This incompatibility is not inherent in the goals themselves (the desire to marry Philip and the desire to remain loyal to Tom, for example, are not intrinsically irreconcilable), but is the result of circumstance. Nor is this circumstance chiefly "social," for to whatever degree the narrowness of thought and feeling which is characteristic of Maggie's social environment thwarts her desires, it comes to play upon her chiefly through the characters and actions of Tom and Tulliver. Maggie has intense desires for a full and rich life which Tom and Tulliver can neither comprehend nor sympathize with, but she is, at the same time, bound to them by a noble love which makes her renunciation of those desires morally necessary. From this situation spring directly or indirectly all the decisive frustrations of her life and hence the tragedy which is at the center of the novel. A detailed analysis of the structure of the plot will I believe, demonstrate this.
The first segment, which comprises Books I and 11, centers on Maggie's late childhood and establishes the premises about her psychology and her relations to Tom, her father, and her society in general on which the rest of the novel depends. The major emphasis is placed on precisely those two aspects of her character and situation which, as I have just noted, are explicitly singled out at the beginning of Book IV: that is, her intellectual and spiritual superiority to her environment and the fact that she is "nevertheless tied" to this environment by "the strongest fibres" of her heart. On the one hand, extensive, primarily satirical portraits of her mother and her maternal aunts and uncles, who lack Maggie's sensitivity, and who habitually misunderstand, criticize, and reject her, make clear the degree to which her position in this society is an isolated and painful one. On the other hand, George Eliot shows that Maggie is dominated by a great need to love and be loved by Tom and Tulliver, which impels her to turn to them in times of trouble, and enables her to find in this uncomprehending and otherwise intolerable environment a spiritual home. The essential fact is that, during this period of her life, her father and brother reciprocate her love. This is why at the end of Book II, when Maggie's childhood is coming to an end, George Eliot can refer to it as having been an Eden, and why at the end of the novel the last thing Maggie remembers before she drowns is the time when she and Tom, like a kind of Adam and Eve, "had clasped their little hands in love, and roamed the daisied fields together." The point is not that Maggie's childhood is an unadulterated idyll (it obviously is not), but that this is the time when her need to be loved and accepted by her brother and father is most fully satisfied. It is true, of course, that even in this period Tom's need to love Maggie is much less than hers to love him.

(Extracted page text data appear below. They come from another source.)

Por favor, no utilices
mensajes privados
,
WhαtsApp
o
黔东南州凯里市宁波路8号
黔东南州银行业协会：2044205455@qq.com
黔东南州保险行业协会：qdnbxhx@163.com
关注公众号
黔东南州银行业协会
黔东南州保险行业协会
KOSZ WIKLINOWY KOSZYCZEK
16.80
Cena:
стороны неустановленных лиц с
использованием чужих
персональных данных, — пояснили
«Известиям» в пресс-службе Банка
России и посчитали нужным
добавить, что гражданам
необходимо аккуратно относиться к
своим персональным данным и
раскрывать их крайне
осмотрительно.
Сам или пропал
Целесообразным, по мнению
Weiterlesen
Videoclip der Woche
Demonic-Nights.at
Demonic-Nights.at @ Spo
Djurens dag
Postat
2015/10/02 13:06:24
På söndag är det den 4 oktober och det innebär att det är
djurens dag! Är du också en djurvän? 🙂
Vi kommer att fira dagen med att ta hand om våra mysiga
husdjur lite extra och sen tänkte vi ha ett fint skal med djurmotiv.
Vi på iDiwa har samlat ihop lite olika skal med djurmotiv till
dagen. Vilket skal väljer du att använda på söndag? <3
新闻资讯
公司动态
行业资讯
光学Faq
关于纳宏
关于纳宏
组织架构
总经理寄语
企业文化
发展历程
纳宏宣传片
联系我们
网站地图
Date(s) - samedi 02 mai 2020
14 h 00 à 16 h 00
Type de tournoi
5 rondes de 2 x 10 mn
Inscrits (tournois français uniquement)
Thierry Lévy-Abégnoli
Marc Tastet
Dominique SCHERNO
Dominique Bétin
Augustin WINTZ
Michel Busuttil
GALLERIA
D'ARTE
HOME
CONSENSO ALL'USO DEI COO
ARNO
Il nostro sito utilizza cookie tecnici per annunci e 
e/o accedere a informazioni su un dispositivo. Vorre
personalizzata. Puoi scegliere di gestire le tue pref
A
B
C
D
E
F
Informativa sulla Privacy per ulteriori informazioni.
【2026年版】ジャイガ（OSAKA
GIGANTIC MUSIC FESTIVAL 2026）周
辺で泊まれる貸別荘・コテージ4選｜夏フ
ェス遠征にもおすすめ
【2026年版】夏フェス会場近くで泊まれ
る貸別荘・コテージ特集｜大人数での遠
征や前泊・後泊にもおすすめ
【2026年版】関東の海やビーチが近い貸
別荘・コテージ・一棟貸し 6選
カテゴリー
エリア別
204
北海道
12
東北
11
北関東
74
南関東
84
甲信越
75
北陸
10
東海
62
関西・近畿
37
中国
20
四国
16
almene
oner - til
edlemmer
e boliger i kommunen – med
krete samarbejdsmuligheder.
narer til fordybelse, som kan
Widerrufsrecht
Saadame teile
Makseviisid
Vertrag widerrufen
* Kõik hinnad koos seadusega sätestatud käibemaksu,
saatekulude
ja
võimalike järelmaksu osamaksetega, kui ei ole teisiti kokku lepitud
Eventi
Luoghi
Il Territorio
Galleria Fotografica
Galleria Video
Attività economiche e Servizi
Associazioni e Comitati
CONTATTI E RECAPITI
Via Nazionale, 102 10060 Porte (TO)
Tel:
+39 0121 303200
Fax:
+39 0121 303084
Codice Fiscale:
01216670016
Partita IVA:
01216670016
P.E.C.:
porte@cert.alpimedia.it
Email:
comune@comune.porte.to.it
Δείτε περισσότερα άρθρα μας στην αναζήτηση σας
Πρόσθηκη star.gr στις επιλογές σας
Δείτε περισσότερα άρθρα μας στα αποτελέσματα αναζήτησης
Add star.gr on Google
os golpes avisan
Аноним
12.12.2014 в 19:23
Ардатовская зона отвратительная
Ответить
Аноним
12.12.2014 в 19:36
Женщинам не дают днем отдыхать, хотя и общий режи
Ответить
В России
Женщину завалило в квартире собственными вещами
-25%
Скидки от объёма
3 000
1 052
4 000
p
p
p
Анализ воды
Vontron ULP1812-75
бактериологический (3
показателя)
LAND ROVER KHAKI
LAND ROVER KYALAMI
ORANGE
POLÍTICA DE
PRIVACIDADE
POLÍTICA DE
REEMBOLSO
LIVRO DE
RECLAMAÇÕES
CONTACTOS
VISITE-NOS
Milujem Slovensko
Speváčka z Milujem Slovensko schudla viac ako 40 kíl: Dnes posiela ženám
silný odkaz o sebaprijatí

But it is also true that, in comparison to the later periods of her life, Maggie's childhood is the period of least frustration and greatest fulfillment. It becomes for her the touchstone of what her loving relations to her brother and father should be.
The relations to her brother, in particular, are defined most clearly by a series of parallel episodes which give Book I its structural backbone (the episode on the dead rabbits, of the jam-puff, of the haircutting, of the mud, and, climactically, of the gypsies, and in nearly every one of which there emerges a sequence of actions which dramatizes Maggie's hunger for Tom's love, the frustration of that hunger, her rebellion, and the pleasure she receives from reconciliation. At this period of her life such reconciliation and the consequent fulfillment of her need to be loved by her brother satisfy Maggie's deepest instincts. Her need to rebel is decidedly secondary, and is primarily a response to her brother's rejections. When Maggie's craving to love and be loved by her brother asserts itself, as sooner or later it always does, her desire to rebel is suppressed; and when that craving is satisfied, as sooner or later it always is, she is reconciled to her otherwise hostile environment.
In Book III, however, with the father's financial and mental collapse, begins the process which results in the cruel frustration of that craving and in the tragic search for alternative sources of fulfillment. This Book is thus the pivot on which the central action of the novel turns. Its title, "The Downfall," refers not only to the misfortunes which befall Tulliver, but to the fact that those misfortunes expel Maggie from the "Eden" of her childhood by progressively alienating from her the father's and brother's love on which she has come so deeply to depend.
Her initial inclination is to seek escape from her daily miseries by retreating into "wild romances of a flight from home … to some great man," like Walter Scott, who would understand and "surely do something for her." Such fancies led her in childhood to seek compensation for Tom's rejection by running away to the gypsies. But this kind of solution will no longer work, for by now Tulliver's plight has inculcated Maggie with a strong sense of moral responsibility. The object of her first quest becomes, therefore, a way not of fleeing her world, but of enduring it, and the key ready to hand turns out, of course, to be Thomas á Kempis, in the spirit of whose philosophy of renunciation and resignation Maggie hopes to solve the problem of her frustrated desire for her father's and brother's love and for the happiness of her childhood by crushing that desire itself. This quest is the main subject of Book IV, Chapter iii.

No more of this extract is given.